◆ **Task objective**:
The records below are to be quoted in full; please keep every word exact.

◆ **Supplied information**:
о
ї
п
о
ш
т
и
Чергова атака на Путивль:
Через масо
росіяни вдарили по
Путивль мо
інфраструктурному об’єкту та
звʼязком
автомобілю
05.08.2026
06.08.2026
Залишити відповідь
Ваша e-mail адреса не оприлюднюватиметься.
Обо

◆ **Written solution**:
о
ї
п
о
ш
т
и
Чергова атака на Путивль:
Через масо
росіяни вдарили по
Путивль мо
інфраструктурному об’єкту та
звʼязком
автомобілю
05.08.2026
06.08.2026
Залишити відповідь
Ваша e-mail адреса не оприлюднюватиметься.
Обо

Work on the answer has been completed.